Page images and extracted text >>
[Start of section]
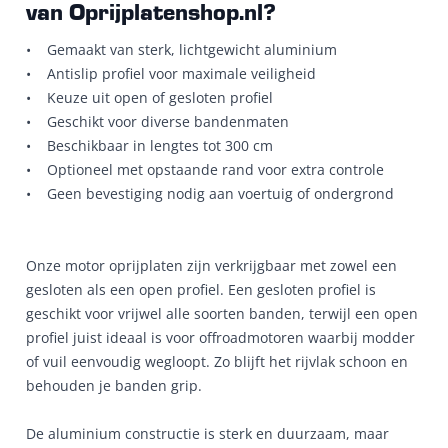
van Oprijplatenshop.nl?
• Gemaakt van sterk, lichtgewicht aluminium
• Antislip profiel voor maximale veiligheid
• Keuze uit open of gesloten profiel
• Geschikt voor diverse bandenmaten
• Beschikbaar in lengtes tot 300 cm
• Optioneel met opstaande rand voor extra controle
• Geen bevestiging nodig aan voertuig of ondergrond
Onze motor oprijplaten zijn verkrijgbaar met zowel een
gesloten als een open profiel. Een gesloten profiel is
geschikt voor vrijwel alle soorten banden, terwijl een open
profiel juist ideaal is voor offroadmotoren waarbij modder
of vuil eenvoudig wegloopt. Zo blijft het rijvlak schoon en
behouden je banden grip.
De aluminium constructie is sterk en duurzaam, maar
[End of section]
[Start of section]
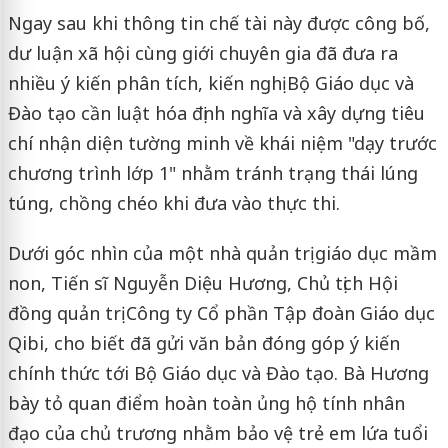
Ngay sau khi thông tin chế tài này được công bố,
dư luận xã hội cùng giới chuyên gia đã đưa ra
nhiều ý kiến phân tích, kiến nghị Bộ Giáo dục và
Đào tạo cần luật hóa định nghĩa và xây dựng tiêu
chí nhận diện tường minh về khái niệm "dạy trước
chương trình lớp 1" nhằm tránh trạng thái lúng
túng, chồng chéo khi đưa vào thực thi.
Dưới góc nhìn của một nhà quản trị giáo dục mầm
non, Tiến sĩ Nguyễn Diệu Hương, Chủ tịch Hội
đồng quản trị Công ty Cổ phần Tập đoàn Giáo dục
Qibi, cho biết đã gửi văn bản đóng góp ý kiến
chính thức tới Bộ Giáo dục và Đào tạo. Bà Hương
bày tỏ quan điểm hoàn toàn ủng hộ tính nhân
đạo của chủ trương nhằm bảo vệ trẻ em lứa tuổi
[End of section]
EXERCISE INSTRUCTIONS >> A complete answer gives every line of the records holding "profiel".

TASK RESPONSE >>
• Antislip profiel voor maximale veiligheid
• Keuze uit open of gesloten profiel
gesloten als een open profiel. Een gesloten profiel is
profiel juist ideaal is voor offroadmotoren waarbij modder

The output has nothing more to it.